InsidiousApe t1_j634sxw wrote on January 27, 2023 at 11:15 AM

I enjoy that this is the simple questions thread. :)

Let me ask something much simpler, although in three parts. I am a web developer with no ML experience, but with a specific project in mind. I'd like to understand the process a touch better in order to help me find a programmer to work alongside (paid of course).

(1) Provided the information is easily found via API for instance, what is the ingestion process like time wise for very large amounts of information? I realize that is subjective to the physical size of the data, but are there other things going on which take time in that process?

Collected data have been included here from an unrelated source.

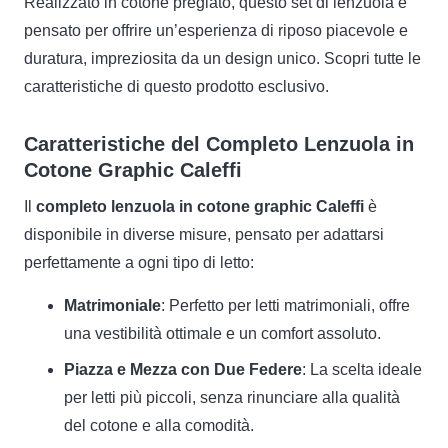
Realizzato in cotone pregiato, questo set di lenzuola è
pensato per offrire un’esperienza di riposo piacevole e
duratura, impreziosita da un design unico. Scopri tutte le
caratteristiche di questo prodotto esclusivo.
Caratteristiche del Completo Lenzuola in
Cotone Graphic Caleffi
Il
completo lenzuola in cotone graphic Caleffi
è
disponibile in diverse misure, pensato per adattarsi
perfettamente a ogni tipo di letto:
Matrimoniale
: Perfetto per letti matrimoniali, offre
una vestibilità ottimale e un comfort assoluto.
Piazza e Mezza con Due Federe
: La scelta ideale
per letti più piccoli, senza rinunciare alla qualità
del cotone e alla comodità.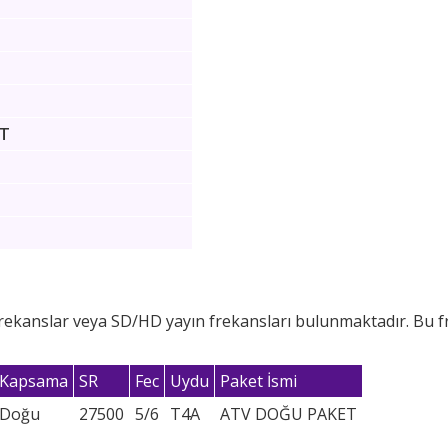
ET
frekanslar veya SD/HD yayın frekansları bulunmaktadır. Bu fr
Kapsama
SR
Fec
Uydu
Paket İsmi
Doğu
27500
5/6
T4A
ATV DOĞU PAKET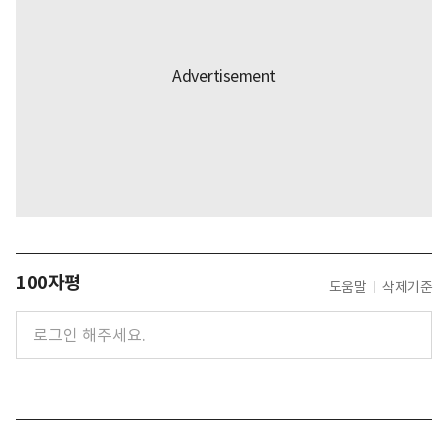
100자평
도움말
삭제기준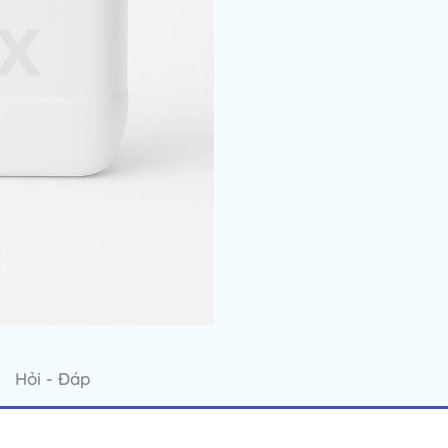
Hỏi - Đáp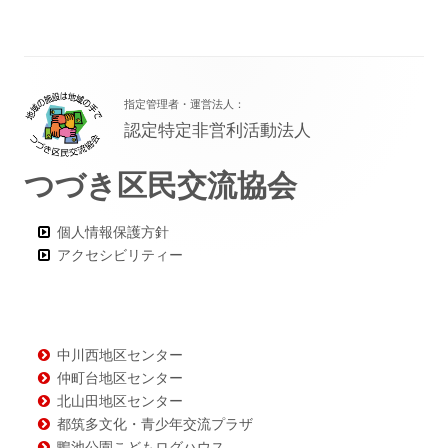
フ
指定管理者・運営法人：
ッ
認定特定非営利活動法人
タ
つづき区民交流協会
ー・
コ
個人情報保護方針
ン
アクセシビリティー
テ
ン
ツ
中川西地区センター
仲町台地区センター
北山田地区センター
都筑多文化・青少年交流プラザ
鴨池公園こどもログハウス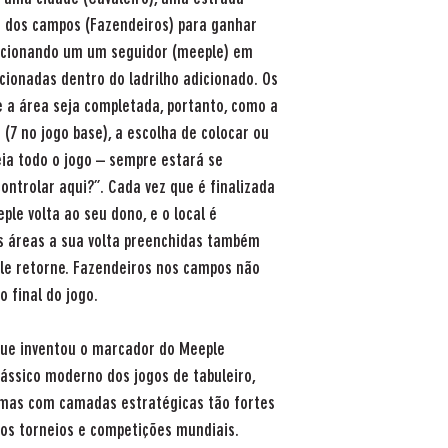
u dos campos (Fazendeiros) para ganhar
dicionando um um seguidor (meeple) em
ionadas dentro do ladrilho adicionado. Os
e a área seja completada, portanto, como a
(7 no jogo base), a escolha de colocar ou
a todo o jogo – sempre estará se
ontrolar aqui?”. Cada vez que é finalizada
le volta ao seu dono, e o local é
s áreas a sua volta preenchidas também
le retorne. Fazendeiros nos campos não
 final do jogo.
que inventou o marcador do Meeple
ássico moderno dos jogos de tabuleiro,
, mas com camadas estratégicas tão fortes
os torneios e competições mundiais.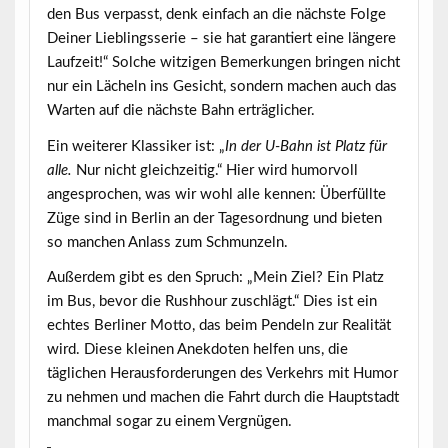
den
Bus verpasst
, denk einfach an die nächste Folge
Deiner Lieblingsserie – sie hat garantiert eine längere
Laufzeit!“ Solche witzigen Bemerkungen bringen nicht
nur ein Lächeln ins Gesicht, sondern machen auch das
Warten auf die nächste Bahn erträglicher.
Ein weiterer Klassiker ist: „
In der U-Bahn ist Platz für
alle.
Nur nicht gleichzeitig.“ Hier wird humorvoll
angesprochen, was wir wohl alle kennen: Überfüllte
Züge sind in Berlin an der Tagesordnung und bieten
so manchen Anlass zum Schmunzeln.
Außerdem gibt es den Spruch: „Mein Ziel? Ein Platz
im Bus, bevor die Rushhour zuschlägt.“ Dies ist ein
echtes Berliner Motto, das beim Pendeln zur Realität
wird. Diese kleinen Anekdoten helfen uns, die
täglichen Herausforderungen des Verkehrs mit Humor
zu nehmen und machen die Fahrt durch die Hauptstadt
manchmal sogar zu einem Vergnügen.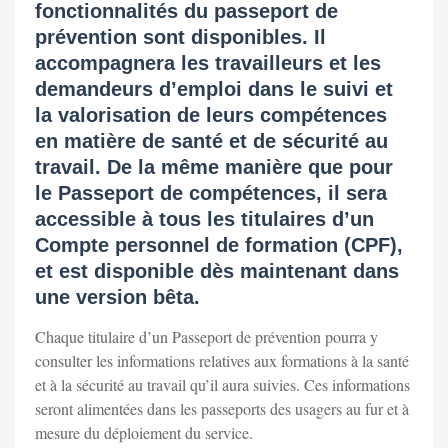
fonctionnalités du passeport de
prévention sont disponibles. Il
accompagnera les travailleurs et les
demandeurs d’emploi dans le suivi et
la valorisation de leurs compétences
en matière de santé et de sécurité au
travail. De la même manière que pour
le Passeport de compétences, il sera
accessible à tous les titulaires d’un
Compte personnel de formation (CPF),
et est disponible dès maintenant dans
une version bêta.
Chaque titulaire d’un Passeport de prévention pourra y
consulter les informations relatives aux formations à la santé
et à la sécurité au travail qu’il aura suivies. Ces informations
seront alimentées dans les passeports des usagers au fur et à
mesure du déploiement du service.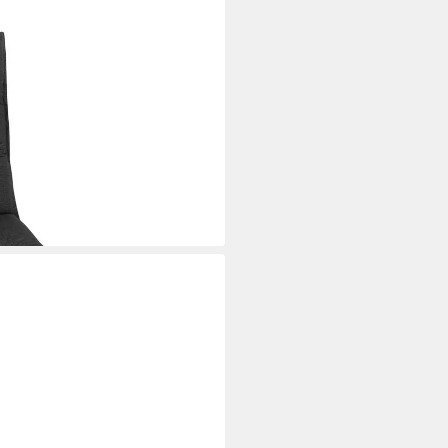
lage für Gartenliege
uflage), UV-beständig für
i dir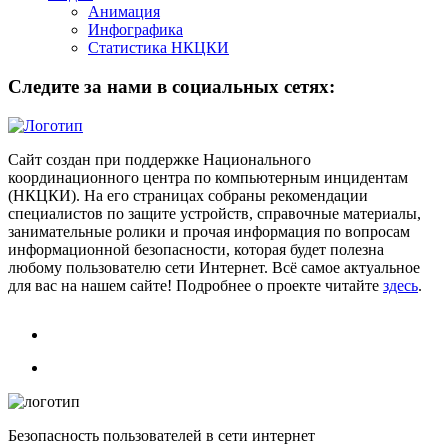
Анимация
Инфографика
Статистика НКЦКИ
Следите за нами в социальных сетях:
Сайт создан при поддержке Национального
координационного центра по компьютерным инцидентам
(НКЦКИ). На его страницах собраны рекомендации
специалистов по защите устройств, справочные материалы,
занимательные ролики и прочая информация по вопросам
информационной безопасности, которая будет полезна
любому пользователю сети Интернет. Всё самое актуальное
для вас на нашем сайте! Подробнее о проекте читайте
здесь
.
Безопасность пользователей в сети интернет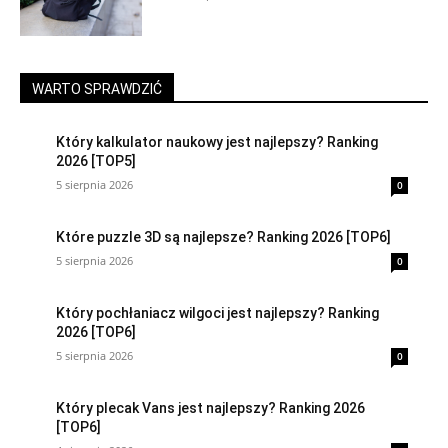
WARTO SPRAWDZIĆ
Który kalkulator naukowy jest najlepszy? Ranking
2026 [TOP5]
5 sierpnia 2026
0
Które puzzle 3D są najlepsze? Ranking 2026 [TOP6]
5 sierpnia 2026
0
Który pochłaniacz wilgoci jest najlepszy? Ranking
2026 [TOP6]
5 sierpnia 2026
0
Który plecak Vans jest najlepszy? Ranking 2026
[TOP6]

(2) In order to program a system to look for correlations in data where no one may have seen them before, what is the process used to do this? This is what I'm truly looking to do once that information is taken in. For example, a ton of (HIPAA Compliant) medical information is taken in and I'm looking to build a system that can look for commonalities of people with a thyroid tumor. Obviously tons of tweaking to those results, but what is the process which allows this to happen?

trnka t1_j6583q3 wrote on January 27, 2023 at 8:15 PM

If you're ingesting from an API, typically the limiting factor is the number of API calls or network round trips. So if there's a "search" API or anything similar that returns paginated data that'll speed it up a LOT.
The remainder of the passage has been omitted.